Wednesday, July 12, 2006

tautology

More thoughts towards a review of Tønder and Thomassen's Radical Democracy...

In a quirk of sloppy copy-editing, one of the contributions to Lars Tønder and Lasse Thomassen's collection, Radical Democracy, bears the running header "For an Agnostic Public Sphere" instead of the essay's actual title, which is "For an Agonistic Public Sphere."

But this confusion between agnosticism and agonism is perhaps symptomatic of the problems afflicting the very concept of radical democracy. For though its proponents repeatedly invoke notions of political combat and engagement, they all too easily slip into quiescent indecision.

Put it this way: it is far from clear what is "radical" about radical democracy behind the rhetorical display of terms such as agonism, antagonism, pluralism, and the like.
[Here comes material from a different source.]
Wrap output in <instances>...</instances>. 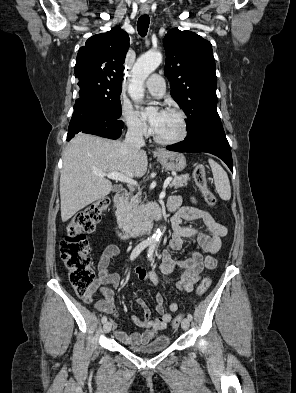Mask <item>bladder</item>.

ballot boxIs radical democracy a specific form of democracy, comparable to but different from (say) the Athenian, liberal, or neoliberal variants of democratic practice? And if so, is it a democracy still to come, to be fought for as a perhaps utopian horizon of democratic thought and struggle?

Or is it, by contrast, a form of democracy in which some groups (new social movements, say) currently engage, in other words a counter-democratic actuality that has emerged since the end of the Cold War and the bad old days of class politics?

On the other hand, could radical democracy be found less either in the future or the present, but in a return to the founding moment of the so-called "democratic revolutions"? Is radical democracy then a rediscovery of an inherent radicality democracy once provided but has now lost? In slightly different words, is radical democracy simply another name for what Simon Critchley here terms "true" democracy?

Or finally, is democracy always radical? Is radical democracy really a tautology, in that democracy properly understood and described, even as it is played out currently in the real world, is necessarily in some way radical?